Сбито, вповалку спали на трехъярусных нарах пленные. Должно быть, перевалило за полночь, когда Федор Макарычев, лежавший в углу, легонько, будто ненароком, толкнул локтем земляка, свинцовогорского бергала, горняка Петра Косачева. Они сошлись, сблизились на сборном пункте пленных и сговорились бежать, как только выпадет удача. Среди пленных прошел слух — будут куда-то переправлять, и они решили: случай подходящий, бежать из вагона, на ходу поезда. Косачев и обломил полотно ножовки, когда их пригоняли под конвоем ладить в теплушках нары, припрятал обломок. Выбрали место в теплушке на полу, в углу у стенки, — доски пола тут оказались щербатыми, трухлявыми.
Отозвался Косачев тотчас — тоже легким, чуть слышным толчком: мол, не сплю, жду. Чувствуя вихлявые покидывания теплушки, вслушиваясь в перестук колес, скрип рассохшихся досок, в храп спящих, неразборчивое лопотанье, короткие, как всплески, стоны, Федор Макарычев понял, что лучшего часа не выберешь, и опять тронул локтем земляка: начинай! И вскоре, уловив обостренным слухом прерывисто-шмелиный звук, невольно поежился: не громко ли, не откроется ли их умысел?

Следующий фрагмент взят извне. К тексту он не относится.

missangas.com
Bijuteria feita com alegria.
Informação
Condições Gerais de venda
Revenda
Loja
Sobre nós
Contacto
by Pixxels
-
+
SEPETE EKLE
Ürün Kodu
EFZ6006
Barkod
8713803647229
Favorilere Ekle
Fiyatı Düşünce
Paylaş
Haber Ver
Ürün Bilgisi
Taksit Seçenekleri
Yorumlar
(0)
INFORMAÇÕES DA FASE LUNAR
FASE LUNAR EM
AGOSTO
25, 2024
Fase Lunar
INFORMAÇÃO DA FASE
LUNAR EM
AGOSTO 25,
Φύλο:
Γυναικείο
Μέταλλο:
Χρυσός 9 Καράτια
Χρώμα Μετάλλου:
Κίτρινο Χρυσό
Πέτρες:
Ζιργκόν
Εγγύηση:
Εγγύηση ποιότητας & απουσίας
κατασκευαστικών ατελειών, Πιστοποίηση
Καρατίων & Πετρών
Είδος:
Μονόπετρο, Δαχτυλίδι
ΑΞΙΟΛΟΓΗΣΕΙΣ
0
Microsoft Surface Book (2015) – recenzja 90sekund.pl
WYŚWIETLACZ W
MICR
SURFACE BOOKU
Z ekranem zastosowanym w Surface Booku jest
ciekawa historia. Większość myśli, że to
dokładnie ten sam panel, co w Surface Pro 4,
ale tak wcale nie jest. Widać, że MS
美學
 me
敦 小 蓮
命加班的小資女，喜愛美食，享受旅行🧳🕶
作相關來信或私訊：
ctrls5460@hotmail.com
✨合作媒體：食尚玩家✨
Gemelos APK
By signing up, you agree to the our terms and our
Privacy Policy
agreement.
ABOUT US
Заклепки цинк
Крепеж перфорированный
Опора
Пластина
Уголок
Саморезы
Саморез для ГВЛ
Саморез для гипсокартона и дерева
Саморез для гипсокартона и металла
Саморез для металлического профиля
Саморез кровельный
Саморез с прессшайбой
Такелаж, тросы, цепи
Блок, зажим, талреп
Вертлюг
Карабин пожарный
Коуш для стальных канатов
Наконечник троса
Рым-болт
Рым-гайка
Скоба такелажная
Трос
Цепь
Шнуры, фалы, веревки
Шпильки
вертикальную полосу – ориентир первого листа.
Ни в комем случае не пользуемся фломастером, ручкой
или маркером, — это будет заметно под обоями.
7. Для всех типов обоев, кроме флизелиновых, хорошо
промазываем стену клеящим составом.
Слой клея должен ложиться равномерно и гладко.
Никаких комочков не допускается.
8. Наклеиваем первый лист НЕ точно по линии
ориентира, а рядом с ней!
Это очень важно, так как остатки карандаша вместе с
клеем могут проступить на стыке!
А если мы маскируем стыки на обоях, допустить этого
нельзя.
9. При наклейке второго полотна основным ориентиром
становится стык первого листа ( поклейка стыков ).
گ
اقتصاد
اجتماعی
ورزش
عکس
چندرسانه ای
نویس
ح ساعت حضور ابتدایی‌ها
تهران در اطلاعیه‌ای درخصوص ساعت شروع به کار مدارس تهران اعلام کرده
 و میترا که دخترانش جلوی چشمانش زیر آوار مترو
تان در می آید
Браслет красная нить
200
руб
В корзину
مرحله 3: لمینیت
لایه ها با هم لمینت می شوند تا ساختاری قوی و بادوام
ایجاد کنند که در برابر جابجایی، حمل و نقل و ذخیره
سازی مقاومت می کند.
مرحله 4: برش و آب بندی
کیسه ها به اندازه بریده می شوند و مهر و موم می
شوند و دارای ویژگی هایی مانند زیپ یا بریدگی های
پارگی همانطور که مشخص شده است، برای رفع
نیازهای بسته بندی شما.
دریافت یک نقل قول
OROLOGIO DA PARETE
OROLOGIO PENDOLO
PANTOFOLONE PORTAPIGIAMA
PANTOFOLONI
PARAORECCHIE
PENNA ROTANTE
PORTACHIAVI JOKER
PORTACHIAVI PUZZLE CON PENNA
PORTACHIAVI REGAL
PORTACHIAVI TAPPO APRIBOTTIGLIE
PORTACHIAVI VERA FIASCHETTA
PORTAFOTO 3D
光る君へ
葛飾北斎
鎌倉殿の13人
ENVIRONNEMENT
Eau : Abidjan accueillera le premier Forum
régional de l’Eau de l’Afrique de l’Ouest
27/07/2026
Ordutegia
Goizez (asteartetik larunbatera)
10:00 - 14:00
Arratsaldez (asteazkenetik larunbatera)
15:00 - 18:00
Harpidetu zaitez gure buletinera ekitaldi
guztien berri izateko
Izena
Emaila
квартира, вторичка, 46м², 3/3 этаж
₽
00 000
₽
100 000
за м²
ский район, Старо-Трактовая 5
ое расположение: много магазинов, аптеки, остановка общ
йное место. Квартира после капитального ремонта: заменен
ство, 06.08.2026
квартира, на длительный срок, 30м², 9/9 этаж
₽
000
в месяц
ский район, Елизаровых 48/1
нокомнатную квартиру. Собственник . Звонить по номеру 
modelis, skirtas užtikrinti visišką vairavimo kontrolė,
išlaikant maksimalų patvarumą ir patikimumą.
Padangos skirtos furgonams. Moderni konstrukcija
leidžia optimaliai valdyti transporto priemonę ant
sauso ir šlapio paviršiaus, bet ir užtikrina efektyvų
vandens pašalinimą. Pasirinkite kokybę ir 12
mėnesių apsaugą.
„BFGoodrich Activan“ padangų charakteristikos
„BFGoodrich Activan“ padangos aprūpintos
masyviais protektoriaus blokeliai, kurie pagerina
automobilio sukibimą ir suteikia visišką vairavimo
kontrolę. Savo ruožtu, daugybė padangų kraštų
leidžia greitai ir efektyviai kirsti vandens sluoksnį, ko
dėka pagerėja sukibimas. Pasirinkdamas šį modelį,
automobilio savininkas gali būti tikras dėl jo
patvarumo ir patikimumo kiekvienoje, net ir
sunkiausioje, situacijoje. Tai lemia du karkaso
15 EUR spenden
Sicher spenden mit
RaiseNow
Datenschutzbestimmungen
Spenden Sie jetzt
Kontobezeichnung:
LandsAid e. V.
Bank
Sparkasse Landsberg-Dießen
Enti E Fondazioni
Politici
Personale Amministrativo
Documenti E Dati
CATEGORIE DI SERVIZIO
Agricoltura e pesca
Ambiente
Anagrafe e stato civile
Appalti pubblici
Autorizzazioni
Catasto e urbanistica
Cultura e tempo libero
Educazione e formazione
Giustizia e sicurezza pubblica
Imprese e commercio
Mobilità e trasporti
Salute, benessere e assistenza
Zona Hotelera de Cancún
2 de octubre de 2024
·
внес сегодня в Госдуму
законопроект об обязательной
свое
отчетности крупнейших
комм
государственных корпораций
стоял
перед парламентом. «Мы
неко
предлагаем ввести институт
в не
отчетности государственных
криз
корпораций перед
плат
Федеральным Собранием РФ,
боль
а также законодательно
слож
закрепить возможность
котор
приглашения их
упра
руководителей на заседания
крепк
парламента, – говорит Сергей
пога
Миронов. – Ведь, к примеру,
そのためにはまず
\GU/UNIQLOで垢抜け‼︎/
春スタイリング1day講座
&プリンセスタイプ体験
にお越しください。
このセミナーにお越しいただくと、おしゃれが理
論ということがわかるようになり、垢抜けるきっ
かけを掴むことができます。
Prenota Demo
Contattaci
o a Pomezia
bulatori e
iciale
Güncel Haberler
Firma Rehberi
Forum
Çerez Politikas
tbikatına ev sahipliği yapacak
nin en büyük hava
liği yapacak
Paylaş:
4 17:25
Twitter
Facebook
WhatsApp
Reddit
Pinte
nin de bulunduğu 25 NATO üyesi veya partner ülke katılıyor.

Они менялись: обломок ножовки переходил то к Макарычеву, то снова оказывался в руках у Косачева; старались работать осторожно, чтоб не разбудить спящих, не вызвать подозрения у охраны, — для конвойных в середине состава был прицеплен дряхлый «классный» вагон, часовые в башлыках маячили в тамбурах трех или четырех теплушек.
Торопились, взмокли, руки тряслись в ослабелости, горели, будто натертые горчицей, саднящей болью отзывались набитые на ладонях мозоли.
Первым в лаз отправился Петр Косачев. Федор Макарычев и не заметил, когда тот оторвался, — понял это по холодной струе воздуха, ворвавшейся через лаз, и заторопился: от сырого свежего воздуха люди проснутся, побег сорвется в одночасье. И, уже спустив ноги, чувствуя стыло-тягучую струю по ним, услыхал рядом прерывистый шепот: «С вами я… тоже… вместе…»
Догадываясь, что шепот принадлежал студенту Новосельцеву, со свежим шрамом во всю левую часть лица, Федор Макарычев, расцепив слабые, безвольные пальцы, скользнул в лаз. Его рвануло вниз, закрутило, он бился обо что-то твердое, каменно-прочное, — и все для него исчезло, смолкло в кромешной темноте…
Очнувшись, поначалу не понял, что с ним, где он. Вязкая, глухая тишина обволакивала, давила, он дышал не глубоко и, не размыкая еще век, ощущал лишь тонкий, словно от натянутой струны, звон в голове, сверлящую боль в правой ключице. Будто издалека наконец услышал голос Петра Косачева:
— Чё, очнулся? Ну, знать, живой! Самый раз, паря, к пиру поспел. Три осьмушки хлеба, а едоков четыре…
Федор с трудом приподнялся. Правую руку прострелило от ключицы до локтя острыми иглами; шинель, измазанная, с изодранной до бахромчатости полой, была волглой. День зачинался в ненастье, все заволокло реденькой мглой, водяная пыль плавала в воздухе, невесомо оседала на лицо, руки, одежду. Федор огляделся. Кроме Петра Косачева, мудрившего с осьмушкой хлеба, увидел еще двоих: студента, лежавшего навзничь в мокрой траве, устремив к мутному небу небритое узкое лицо, повернутое к Федору правой без шрама стороной; и другого — с рыхловатым, по-бабьи чистым и мягким лицом — его Федор приметил еще там, на сборном пункте. В расстегнутой шинели, мерлушковой старой шапке, он заматывал грязной тряпкой левую то ли раненую, то ли ушибленную ногу. В шевельнувшейся памяти Федора Макарычева возник прерывистый шепот студента в теплушке, а вот откуда взялся этот, с бабьим лицом, — кажись, по фамилии Струпин?.. Как он оказался тут — его они с Петром Косачевым видели раз-другой, не больше, не то что студента, история которого была им больше известна: будто под расстрелом тот побывал, упал, потеряв сознание, после офицер-белогвардеец ковырнул саблей лицо, проверяя — мертв ли, да подфартило Новосельцеву — рана оказалась не смертельной, выкарабкался.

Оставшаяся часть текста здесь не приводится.